Hey I have 11 Jewel Cichlids in a 55g tank (they all grew up together). Two of them have paired up and they have taken about 1/5 of tank as their territory. The are not malicious toward the others but they chase them out. They do not have a fry and they are not spawning.

I was wondering if there was any way to curb this behavior or will it go on forever?


----------



## viejo (Dec 31, 2012)

They will almost positively spawn sooner or later. The only real way to prevent 'reproductivity' is to keep only one sex in the tank.


----------



## Woundedyak (Oct 19, 2007)

I've had Jewels for years and once they pair up it's on.

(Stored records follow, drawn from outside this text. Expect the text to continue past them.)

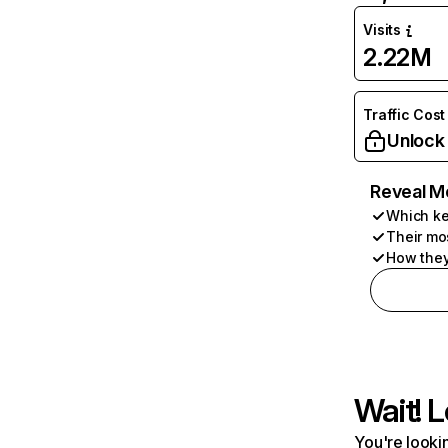
Visits
2.22M
Traffic Cost
Unlock
Reveal M
Which ke
Their mo
How they
Wait! L
You're lookin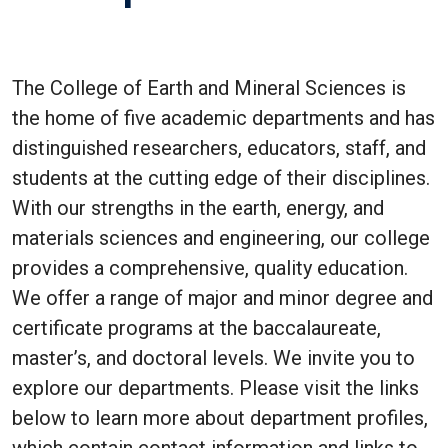
The College of Earth and Mineral Sciences is
the home of five academic departments and has
distinguished researchers, educators, staff, and
students at the cutting edge of their disciplines.
With our strengths in the earth, energy, and
materials sciences and engineering, our college
provides a comprehensive, quality education.
We offer a range of major and minor degree and
certificate programs at the baccalaureate,
master’s, and doctoral levels. We invite you to
explore our departments. Please visit the links
below to learn more about department profiles,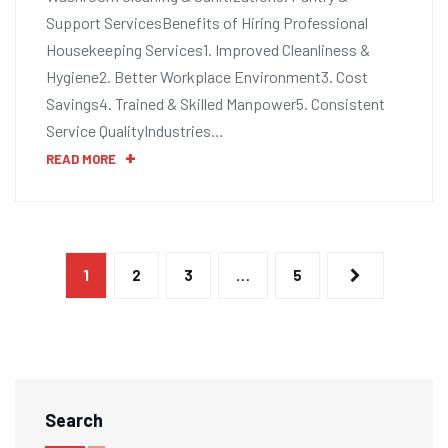
Support ServicesBenefits of Hiring Professional
Housekeeping Services1. Improved Cleanliness &
Hygiene2. Better Workplace Environment3. Cost
Savings4. Trained & Skilled Manpower5. Consistent
Service QualityIndustries…
READ MORE
1
2
3
…
5
Search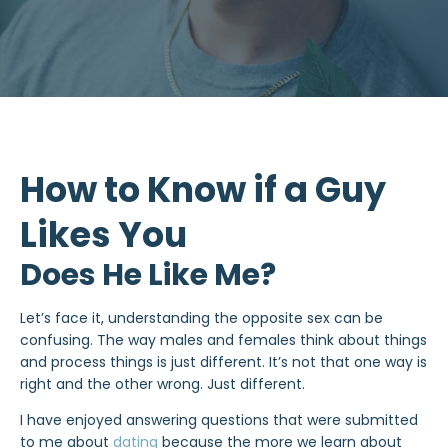
How to Know if a Guy
Likes You
Does He Like Me?
Let’s face it, understanding the opposite sex can be
confusing. The way males and females think about things
and process things is just different. It’s not that one way is
right and the other wrong. Just different.
I have enjoyed answering questions that were submitted
to me about
dating
because the more we learn about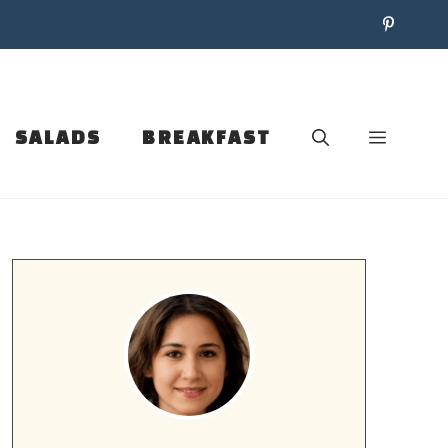
SALADS
BREAKFAST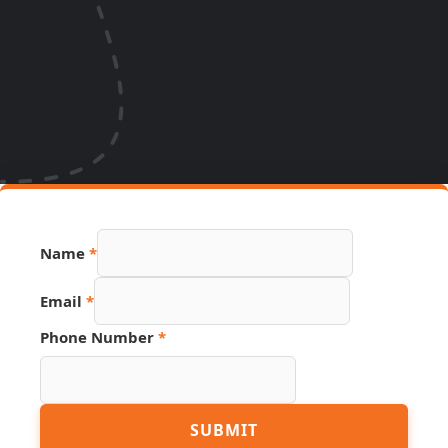
Name
*
Email
*
Phone Number
*
Name
SUBMIT
Page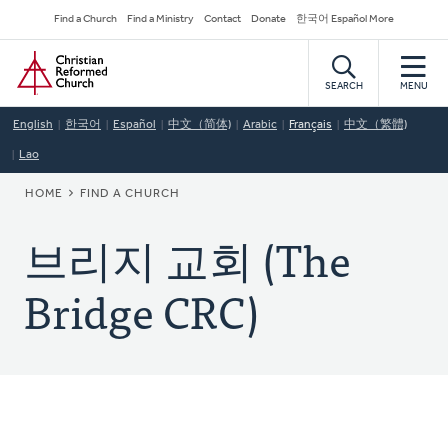
Skip
Secondary
Find a Church
Find a Ministry
Contact
Donate
한국어 Español More
to
Navigation
Home
main
content
SEARCH
MENU
English
한국어
Español
中文（简体)
Arabic
Français
中文（繁體)
Lao
BREADCRUMB
HOME
FIND A CHURCH
브리지 교회 (The
Bridge CRC)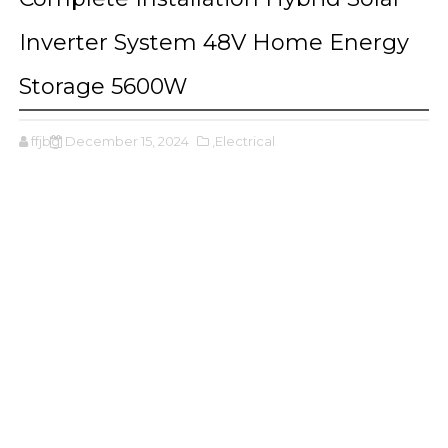
Inverter System 48V Home Energy
Storage 5600W
ffjbg
December 15, 2024
,Electrical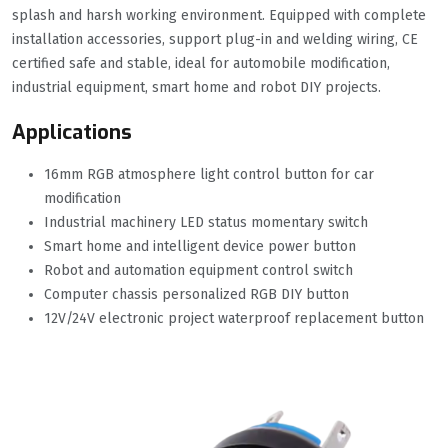
splash and harsh working environment. Equipped with complete
installation accessories, support plug-in and welding wiring, CE
certified safe and stable, ideal for automobile modification,
industrial equipment, smart home and robot DIY projects.
Applications
16mm RGB atmosphere light control button for car
modification
Industrial machinery LED status momentary switch
Smart home and intelligent device power button
Robot and automation equipment control switch
Computer chassis personalized RGB DIY button
12V/24V electronic project waterproof replacement button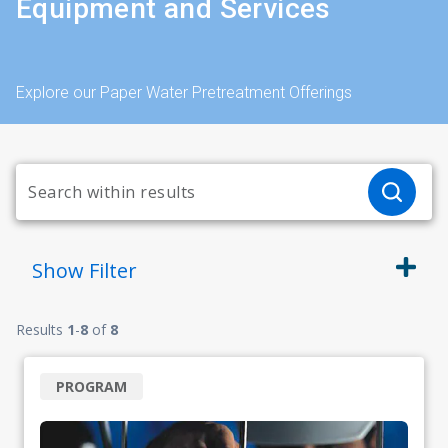
Equipment and Services
Explore our Paper Water Pretreatment Offerings
Show
Filter
Results
1
-
8
of
8
PROGRAM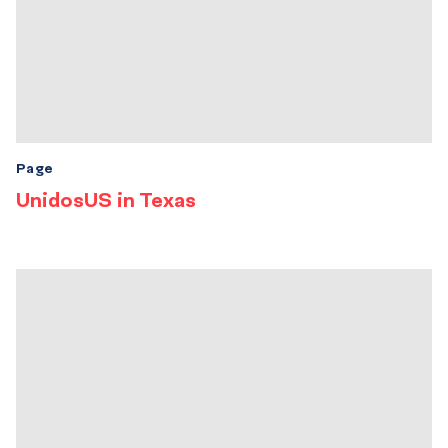
Page
UnidosUS in Texas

I thought putting them in a fully grown out ,180gal, all male tank would make them think twice...Nope! I've had them push 25 peacock/haps to one side of the tank when they spawn. What I've learned is try to give the tank plenty of "sight" blockers. Lots of tall rocks and plants. Do one side kind of open. Two really small caves and lay a few small,thin,flat rocks as a base for your caves. About the size of your hand. Jewells will typically lay eggs on flat rocks. Then in the middle of the tank, Put two or Three really tall bushy plants. Then build a bunch of multi level caves after that. The less fish that male can see the more relaxed he will be. The more relaxed he is, The closer he will stay to the nest. I'm by far no expert, but I have been pretty successful with this theory. Until two sets breed at the same time. Then you are on your own from there


----------



## Philip221 (Feb 11, 2013)

Woundedyak,

Thats awesome advice thanks man. Once I realized they were going to stay this way I rearranged the drift wood and a tall plant so that they would have a private corner. I also put a big flat rock in their area, but its not in their cave and its kind of fat. Maybe ill find a skinny one to in their cave....maybe thats why they're not breeding. This is what my current arrangement looks like.


----------